## Exercise goal
Across the entries, count the lines that include "internazionalizzazione" and report only that number.

--- --- ---

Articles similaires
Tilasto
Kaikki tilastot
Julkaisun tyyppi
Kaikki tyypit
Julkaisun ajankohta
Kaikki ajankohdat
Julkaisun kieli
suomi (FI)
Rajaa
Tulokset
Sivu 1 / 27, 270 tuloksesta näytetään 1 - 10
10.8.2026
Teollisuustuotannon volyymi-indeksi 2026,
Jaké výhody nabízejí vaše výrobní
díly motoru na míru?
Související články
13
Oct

--- --- ---

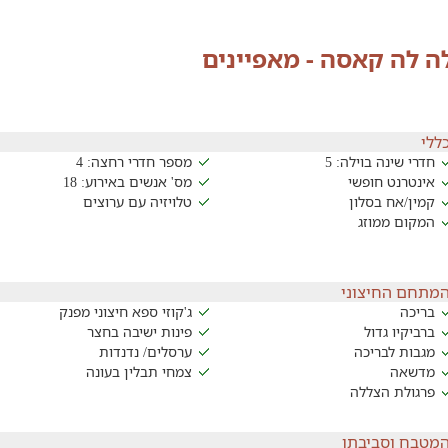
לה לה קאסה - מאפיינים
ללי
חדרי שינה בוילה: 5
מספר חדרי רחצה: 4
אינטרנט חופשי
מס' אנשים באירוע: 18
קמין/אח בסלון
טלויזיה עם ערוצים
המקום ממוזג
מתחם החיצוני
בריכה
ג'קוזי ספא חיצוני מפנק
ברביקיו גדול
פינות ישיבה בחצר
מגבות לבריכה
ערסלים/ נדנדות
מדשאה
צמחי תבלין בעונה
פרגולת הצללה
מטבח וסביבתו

--- --- ---

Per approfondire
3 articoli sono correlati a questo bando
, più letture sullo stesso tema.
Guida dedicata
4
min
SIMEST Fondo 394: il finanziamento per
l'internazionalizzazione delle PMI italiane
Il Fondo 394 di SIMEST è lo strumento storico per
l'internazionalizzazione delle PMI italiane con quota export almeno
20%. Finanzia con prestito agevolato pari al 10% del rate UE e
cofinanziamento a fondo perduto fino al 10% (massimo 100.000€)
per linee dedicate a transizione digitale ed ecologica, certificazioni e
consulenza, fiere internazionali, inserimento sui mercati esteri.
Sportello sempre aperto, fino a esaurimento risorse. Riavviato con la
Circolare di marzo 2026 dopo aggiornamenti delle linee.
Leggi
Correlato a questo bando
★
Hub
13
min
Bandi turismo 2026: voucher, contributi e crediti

--- --- ---

## Solution
2